When charges were dropped against the chief executive of Pike River Coal, Peter Whittall, on account of his offer to pay $3.41 million to victims of the explosion, most New Zealanders were probably astonished such an arrangement could be lawful in this country. They were right to be astonished.
In a judgment issued last week the Supreme Court has made it clear there never was any doubt such an arrangement would be unlawful. The only issue the court had to decide was whether agreement between Whittall's lawyer and the Crown Solicitor in Christchurch, who was advising WorkSafe NZ, was just such an agreement.
On the evidence set out in their written decision, five judges of the Supreme Court are unanimous that it was, and therefore find it was unlawful of WorkSafe to offer no evidence against Whittall in the district court.

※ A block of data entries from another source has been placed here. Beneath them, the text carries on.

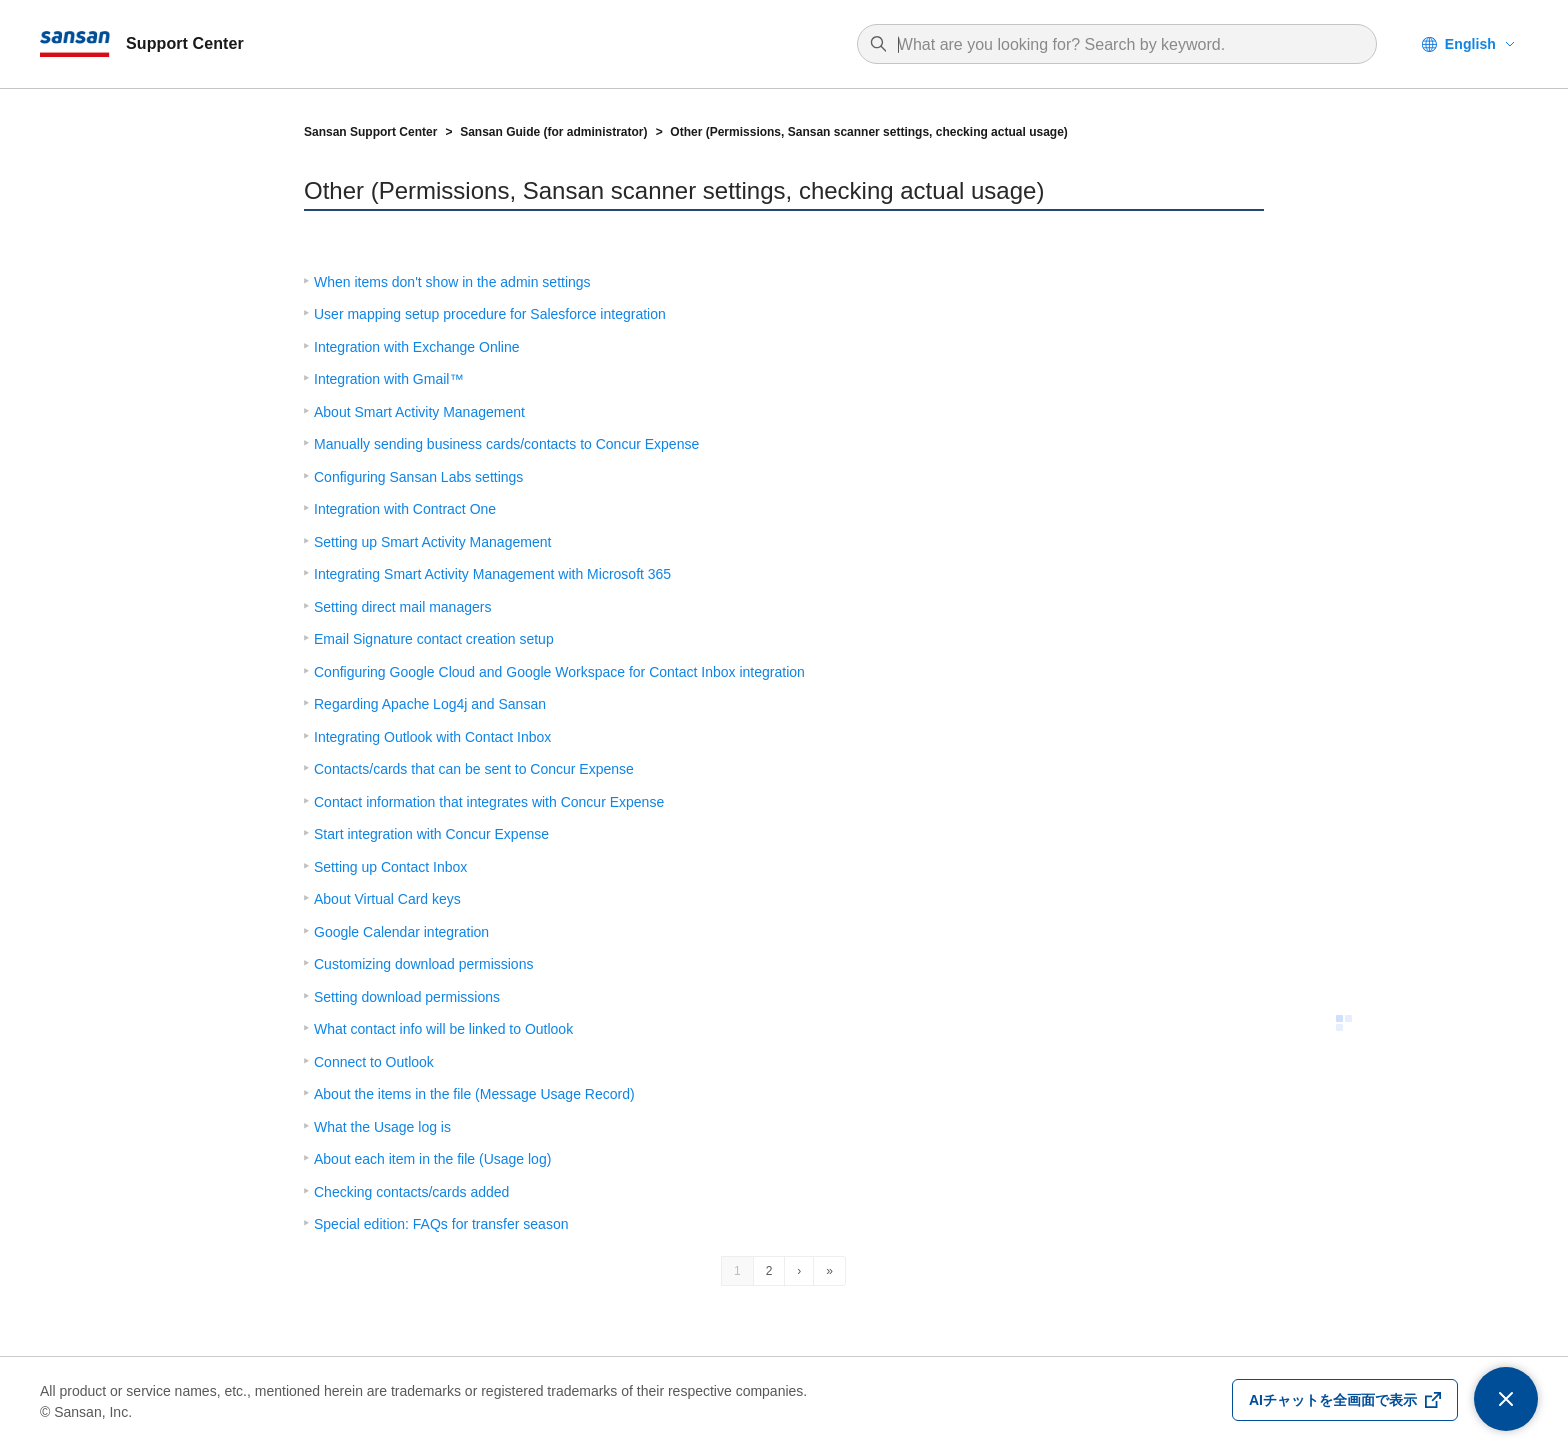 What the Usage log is (382, 1127)
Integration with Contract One (405, 509)
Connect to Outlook (374, 1062)
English (1470, 44)
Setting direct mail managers (402, 607)
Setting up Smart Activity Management (432, 542)
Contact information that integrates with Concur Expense (489, 802)
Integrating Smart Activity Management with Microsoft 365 (492, 574)
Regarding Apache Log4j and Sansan (430, 704)
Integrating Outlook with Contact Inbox (432, 737)
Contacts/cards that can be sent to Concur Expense (474, 769)
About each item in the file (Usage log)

Anyone who reads that evidence might now be astounded that an appeal filed by two of the dead miners' relatives, Anna Osborne and Sonya Rockhouse, had to go through the High Court and the Court of Appeal before they succeeded in the Supreme Court.
The judgment records that after a meeting between the Crown Solicitor, "Mr Stanaway", and Whittall's lawyer, "Mr Grieve", in August 2013, Grieve wrote, "The essence of the arrangement that I proposed involved a voluntary payment of a realistic reparation payment, conditional upon the informant electing not to proceed with any of the charges against Mr Whittall".